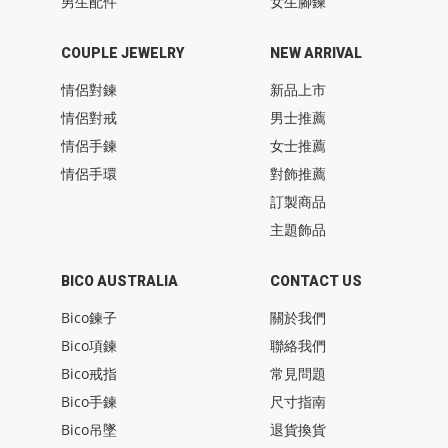
男生配件
女生腳鍊
COUPLE JEWELRY
NEW ARRIVAL
情侶對鍊
新品上市
情侶對戒
男士推薦
情侶手鍊
女士推薦
情侶手環
對飾推薦
訂製商品
主題飾品
BICO AUSTRALIA
CONTACT US
Bico鍊子
關於我們
Bico項鍊
聯絡我們
Bico戒指
常見問題
Bico手鍊
尺寸指南
Bico吊墜
退貨換貨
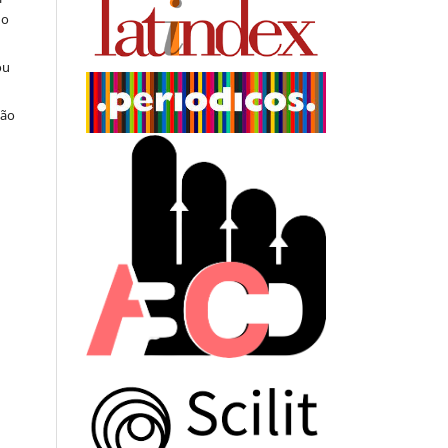
do
ou
ção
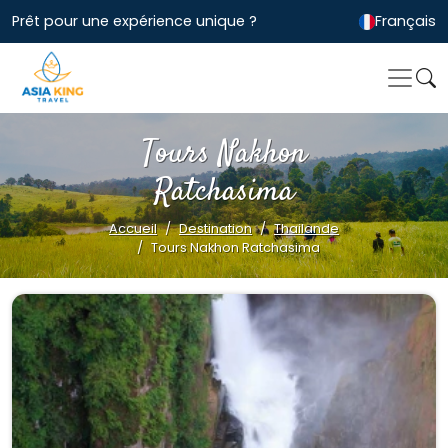
Prêt pour une expérience unique ?
Français
Tours Nakhon
Ratchasima
Accueil
Destination
Thailande
Tours Nakhon Ratchasima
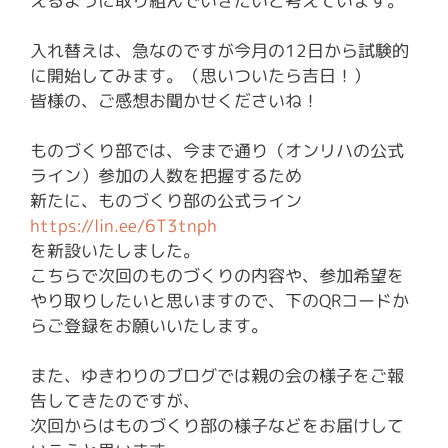
えるように取り組んでいきたいと考えています。
入れ替えは、急なのですが今月の12日から試験的
に開始してみます。（思いついたら吉日！）
皆様の、ご感想お聞かせくださいね！
ものづくり部では、今まで通り（オンリハの公式
ライン）参加の人数を把握するため
新たに、ものづくり部の公式ライン
https://lin.ee/6T3tnph
を新設いたしました。
こちらで次回のものづくりの内容や、参加希望を
やり取りしたいと思いますので、下のQRコードか
らご登録をお願いいたします。
また、ゆきわりのブログでは親の会の様子をご報
告してきたのですが、
次回からはものづくり部の様子などをお届けして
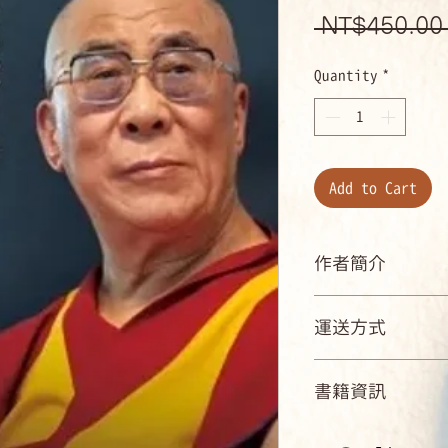
 NT$450.00
Quantity
*
Add to Cart
作者簡介
第十四世達賴喇嘛His H
運送方式
Lama
最廣為人知的全球
國內郵寄可配送點
領袖，也是西藏及
書籍資訊
國內店到店可取貨商店
慈悲心的重要提倡
海外：可航運可到
的貢獻，於1989
ISBN：9786263905
其他國際大獎，包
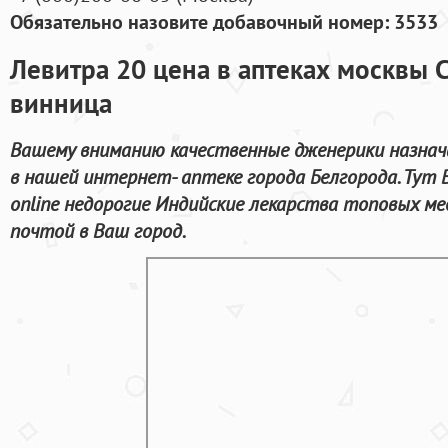
Обязательно назовите добавочный номер: 3533
Левитра 20 цена в аптеках москвы 
винница
Вашему вниманию качественные дженерики назнач
в нашей интернет- аптеке города Белгорода. Тут
online недорогие Индийские лекарства топовых ме
почтой в Ваш город.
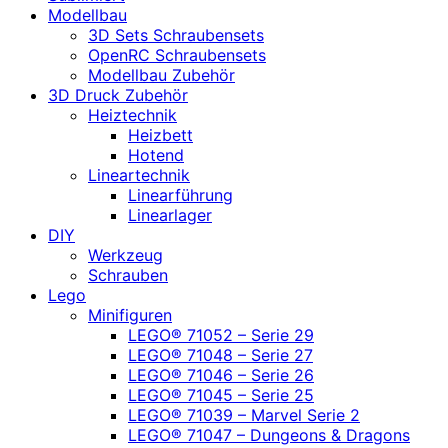
Modellbau
3D Sets Schraubensets
OpenRC Schraubensets
Modellbau Zubehör
3D Druck Zubehör
Heiztechnik
Heizbett
Hotend
Lineartechnik
Linearführung
Linearlager
DIY
Werkzeug
Schrauben
Lego
Minifiguren
LEGO® 71052 – Serie 29
LEGO® 71048 – Serie 27
LEGO® 71046 – Serie 26
LEGO® 71045 – Serie 25
LEGO® 71039 – Marvel Serie 2
LEGO® 71047 – Dungeons & Dragons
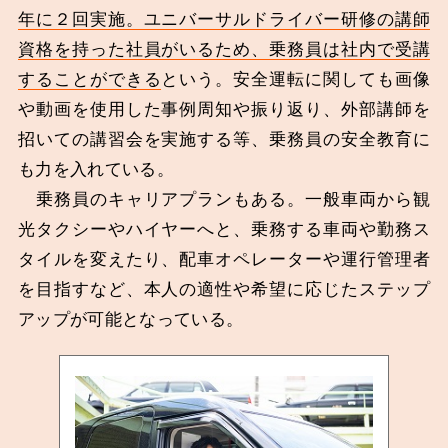
年に２回実施。ユニバーサルドライバー研修の講師
資格を持った社員がいるため、乗務員は社内で受講
することができる
という。安全運転に関しても画像
や動画を使用した事例周知や振り返り、外部講師を
招いての講習会を実施する等、乗務員の安全教育に
も力を入れている。
乗務員のキャリアプランもある。一般車両から観
光タクシーやハイヤーへと、乗務する車両や勤務ス
タイルを変えたり、配車オペレーターや運行管理者
を目指すなど、本人の適性や希望に応じたステップ
アップが可能となっている。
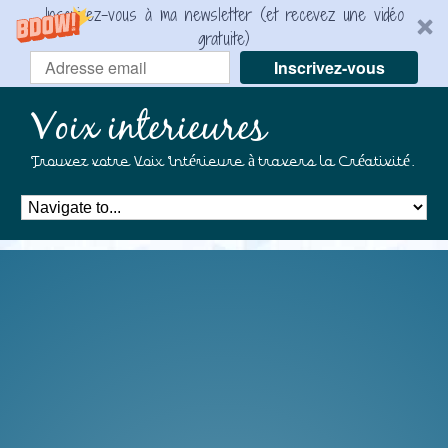
Inscrivez-vous à ma newsletter (et recevez une vidéo
gratuite)
Inscrivez-vous
Voix interieures
Trouvez votre Voix Intérieure à travers la Créativité.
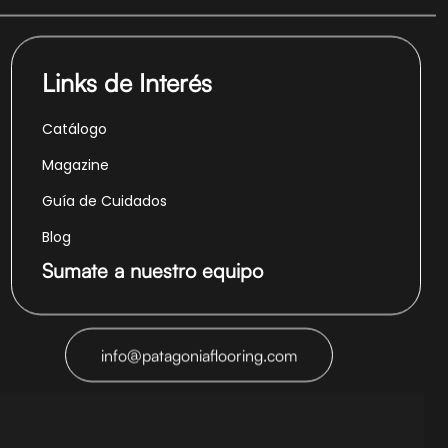
Links de Interés
Catálogo
Magazine
Guía de Cuidados
Blog
Sumate a nuestro equipo
info@patagoniaflooring.com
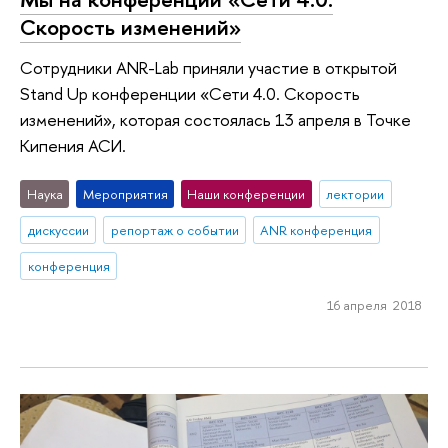
Скорость изменений»
Сотрудники ANR-Lab приняли участие в открытой
Stand Up конференции «Сети 4.0. Скорость
изменений», которая состоялась 13 апреля в Точке
Кипения АСИ.
Наука
Мероприятия
Наши конференции
лектории
дискуссии
репортаж о событии
ANR конференция
конференция
16 апреля 2018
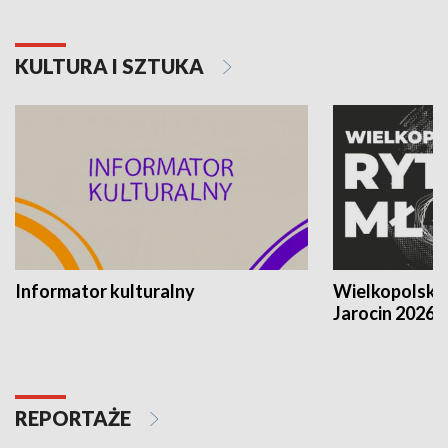
KULTURA I SZTUKA
Informator kulturalny
Wielkopolski
Jarocin 2026
REPORTAŻE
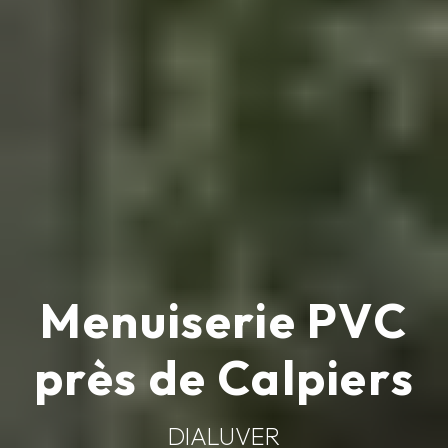
Menuiserie PVC
près de Calpiers
DIALUVER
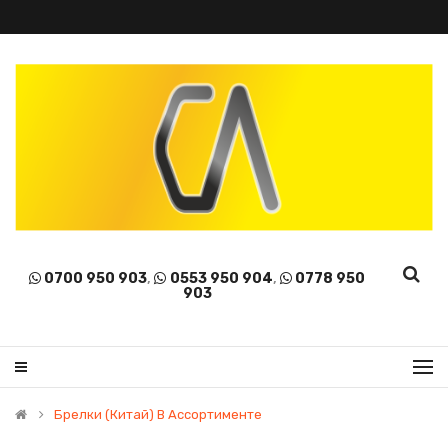
0700 950 903
,
0553 950 904
,
0778 950
903
Брелки (Китай) В Ассортименте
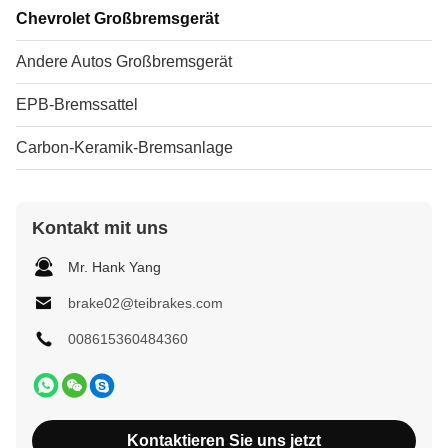
Chevrolet Großbremsgerät
Andere Autos Großbremsgerät
EPB-Bremssattel
Carbon-Keramik-Bremsanlage
Kontakt mit uns
Mr. Hank Yang
brake02@teibrakes.com
008615360484360
Kontaktieren Sie uns jetzt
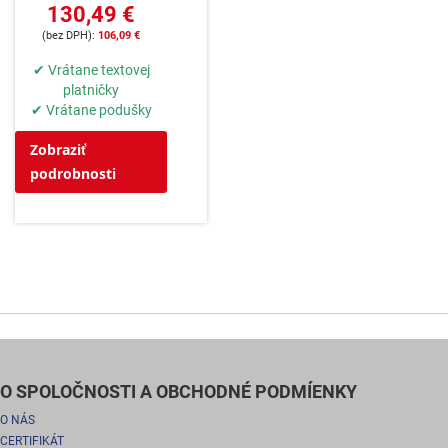
130,49 €
106,09 €
✔ Vrátane textovej
platničky
✔ Vrátane podušky
Zobraziť
podrobnosti
O SPOLOČNOSTI A OBCHODNÉ PODMÍENKY
O NÁS
CERTIFIKÁT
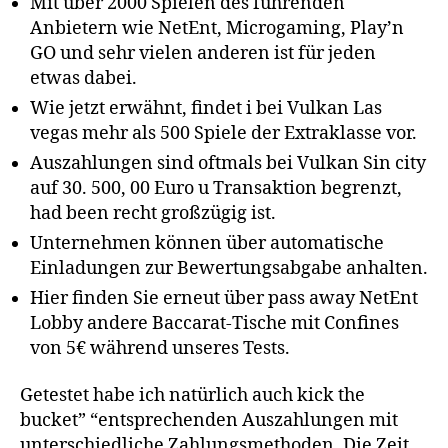
Mit über 2000 Spielen des führenden
Anbietern wie NetEnt, Microgaming, Play’n
GO und sehr vielen anderen ist für jeden
etwas dabei.
Wie jetzt erwähnt, findet i bei Vulkan Las
vegas mehr als 500 Spiele der Extraklasse vor.
Auszahlungen sind oftmals bei Vulkan Sin city
auf 30. 500, 00 Euro u Transaktion begrenzt,
had been recht großzügig ist.
Unternehmen können über automatische
Einladungen zur Bewertungsabgabe anhalten.
Hier finden Sie erneut über pass away NetEnt
Lobby andere Baccarat-Tische mit Confines
von 5€ während unseres Tests.
Getestet habe ich natürlich auch kick the
bucket” “entsprechenden Auszahlungen mit
unterschiedliche Zahlungsmethoden. Die Zeit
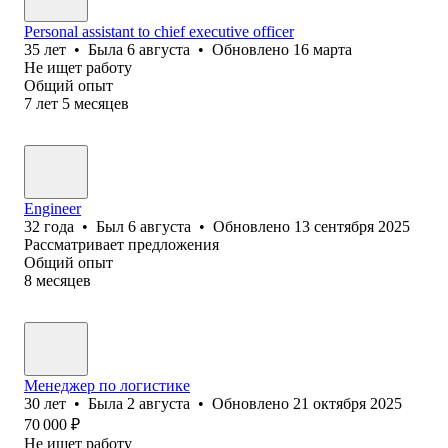
Personal assistant to chief executive officer
35
лет
•
Была
6 августа
•
Обновлено
16 марта
Не ищет работу
Общий опыт
7
лет
5
месяцев
Engineer
32
года
•
Был
6 августа
•
Обновлено
13 сентября 2025
Рассматривает предложения
Общий опыт
8
месяцев
Менеджер по логистике
30
лет
•
Была
2 августа
•
Обновлено
21 октября 2025
70 000
₽
Не ищет работу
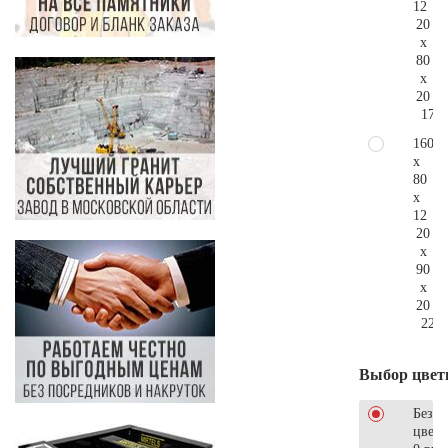
12
20
x
80
x
20
173.
160
x
80
x
12
20
x
90
x
20
227.
Выбор цвет
Без
цветн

+--

▶ Problem: Quote the records in their entirety, keeping the wording exact and excluding pictures.

▶ Response to this exercise:
男生配件
女生腳鍊
COUPLE JEWELRY
NEW ARRIVAL
情侶對鍊
新品上市
情侶對戒
男士推薦
情侶手鍊
女士推薦
情侶手環
對飾推薦
訂製商品
主題飾品
BICO AUSTRALIA
CONTACT US
Bico鍊子
關於我們
Bico項鍊
聯絡我們
Bico戒指
常見問題
Bico手鍊
尺寸指南
Bico吊墜
退貨換貨
do
ou
ção
Prêt pour une expérience unique ?
Français
Tours Nakhon
Ratchasima
Accueil
Destination
Thailande
Tours Nakhon Ratchasima
えるように取り組んでいきたいと考えています。
入れ替えは、急なのですが今月の12日から試験的
に開始してみます。（思いついたら吉日！）
皆様の、ご感想お聞かせくださいね！
ものづくり部では、今まで通り（オンリハの公式
ライン）参加の人数を把握するため
新たに、ものづくり部の公式ライン
https://lin.ee/6T3tnph
を新設いたしました。
こちらで次回のものづくりの内容や、参加希望を
やり取りしたいと思いますので、下のQRコードか
らご登録をお願いいたします。
また、ゆきわりのブログでは親の会の様子をご報
告してきたのですが、
次回からはものづくり部の様子などをお届けして
 NT$450.00
Quantity
*
Add to Cart
作者簡介
第十四世達賴喇嘛His H
運送方式
Lama
最廣為人知的全球
國內郵寄可配送點
領袖，也是西藏及
書籍資訊
國內店到店可取貨商店
慈悲心的重要提倡
海外：可航運可到
的貢獻，於1989
ISBN：9786263905
其他國際大獎，包
Обязательно назовите добавочный номер: 3533
Левитра 20 цена в аптеках москвы 
винница
Вашему вниманию качественные дженерики назнач
в нашей интернет- аптеке города Белгорода. Тут
online недорогие Индийские лекарства топовых ме
почтой в Ваш город.
Modellbau
3D Sets Schraubensets
OpenRC Schraubensets
Modellbau Zubehör
3D Druck Zubehör
Heiztechnik
Heizbett
Hotend
Lineartechnik
Linearführung
Linearlager
DIY
Werkzeug
Schrauben
Lego
Minifiguren
LEGO® 71052 – Serie 29
LEGO® 71048 – Serie 27
LEGO® 71046 – Serie 26
LEGO® 71045 – Serie 25
LEGO® 71039 – Marvel Serie 2
LEGO® 71047 – Dungeons & Dragons
年に２回実施。ユニバーサルドライバー研修の講師
資格を持った社員がいるため、乗務員は社内で受講
することができる
という。安全運転に関しても画像
や動画を使用した事例周知や振り返り、外部講師を
招いての講習会を実施する等、乗務員の安全教育に
も力を入れている。
乗務員のキャリアプランもある。一般車両から観
光タクシーやハイヤーへと、乗務する車両や勤務ス
タイルを変えたり、配車オペレーターや運行管理者
を目指すなど、本人の適性や希望に応じたステップ
アップが可能となっている。
Inscrivez-vous à ma newsletter (et recevez une vidéo
gratuite)
Inscrivez-vous
Voix interieures
Trouvez votre Voix Intérieure à travers la Créativité.
Links de Interés
Catálogo
Magazine
Guía de Cuidados
Blog
Sumate a nuestro equipo
info@patagoniaflooring.com
Скорость изменений»
Сотрудники ANR-Lab приняли участие в открытой
Stand Up конференции «Сети 4.0. Скорость
изменений», которая состоялась 13 апреля в Точке
Кипения АСИ.
Наука
Мероприятия
Наши конференции
лектории
дискуссии
репортаж о событии
ANR конференция
конференция
16 апреля 2018
KULTURA I SZTUKA
Informator kulturalny
Wielkopolski
Jarocin 2026
REPORTAŻE
Menuiserie PVC
près de Calpiers
DIALUVER
0700 950 903
,
0553 950 904
,
0778 950
903
Брелки (Китай) В Ассортименте
Chevrolet Großbremsgerät
Andere Autos Großbremsgerät
EPB-Bremssattel
Carbon-Keramik-Bremsanlage
Kontakt mit uns
Mr. Hank Yang
brake02@teibrakes.com
008615360484360
Kontaktieren Sie uns jetzt
130,49 €
106,09 €
✔ Vrátane textovej
platničky
✔ Vrátane podušky
Zobraziť
podrobnosti
O SPOLOČNOSTI A OBCHODNÉ PODMÍENKY
O NÁS
CERTIFIKÁT
Mit über 2000 Spielen des führenden
Anbietern wie NetEnt, Microgaming, Play’n
GO und sehr vielen anderen ist für jeden
etwas dabei.
Wie jetzt erwähnt, findet i bei Vulkan Las
vegas mehr als 500 Spiele der Extraklasse vor.
Auszahlungen sind oftmals bei Vulkan Sin city
auf 30. 500, 00 Euro u Transaktion begrenzt,
had been recht großzügig ist.
Unternehmen können über automatische
Einladungen zur Bewertungsabgabe anhalten.
Hier finden Sie erneut über pass away NetEnt
Lobby andere Baccarat-Tische mit Confines
von 5€ während unseres Tests.
Getestet habe ich natürlich auch kick the
bucket” “entsprechenden Auszahlungen mit
unterschiedliche Zahlungsmethoden. Die Zeit
Personal assistant to chief executive officer
35
лет
•
Была
6 августа
•
Обновлено
16 марта
Не ищет работу
Общий опыт
7
лет
5
месяцев
Engineer
32
года
•
Был
6 августа
•
Обновлено
13 сентября 2025
Рассматривает предложения
Общий опыт
8
месяцев
Менеджер по логистике
30
лет
•
Была
2 августа
•
Обновлено
21 октября 2025
70 000
₽
Не ищет работу
12
20
x
80
x
20
173.
160
x
80
x
12
20
x
90
x
20
227.
Выбор цвет
Без
цветн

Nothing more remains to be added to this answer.